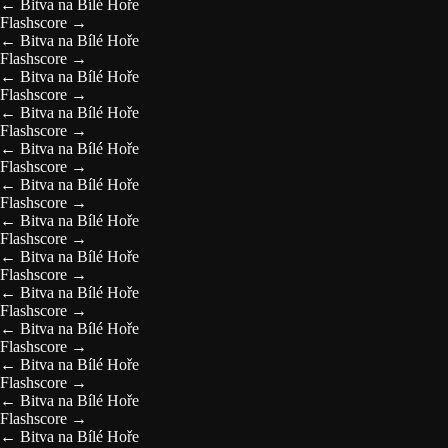
←
Bitva na Bílé Hoře
Flashscore
→
←
Bitva na Bílé Hoře
Flashscore
→
←
Bitva na Bílé Hoře
Flashscore
→
←
Bitva na Bílé Hoře
Flashscore
→
←
Bitva na Bílé Hoře
Flashscore
→
←
Bitva na Bílé Hoře
Flashscore
→
←
Bitva na Bílé Hoře
Flashscore
→
←
Bitva na Bílé Hoře
Flashscore
→
←
Bitva na Bílé Hoře
Flashscore
→
←
Bitva na Bílé Hoře
Flashscore
→
←
Bitva na Bílé Hoře
Flashscore
→
←
Bitva na Bílé Hoře
Flashscore
→
←
Bitva na Bílé Hoře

_Work to be completed_. All of the lines above should be copied exactly, apart from the pictures.

_Reply to the exercise_.
←
Bitva na Bílé Hoře
Flashscore
→
←
Bitva na Bílé Hoře
Flashscore
→
←
Bitva na Bílé Hoře
Flashscore
→
←
Bitva na Bílé Hoře
Flashscore
→
←
Bitva na Bílé Hoře
Flashscore
→
←
Bitva na Bílé Hoře
Flashscore
→
←
Bitva na Bílé Hoře
Flashscore
→
←
Bitva na Bílé Hoře
Flashscore
→
←
Bitva na Bílé Hoře
Flashscore
→
←
Bitva na Bílé Hoře
Flashscore
→
←
Bitva na Bílé Hoře
Flashscore
→
←
Bitva na Bílé Hoře
Flashscore
→
←
Bitva na Bílé Hoře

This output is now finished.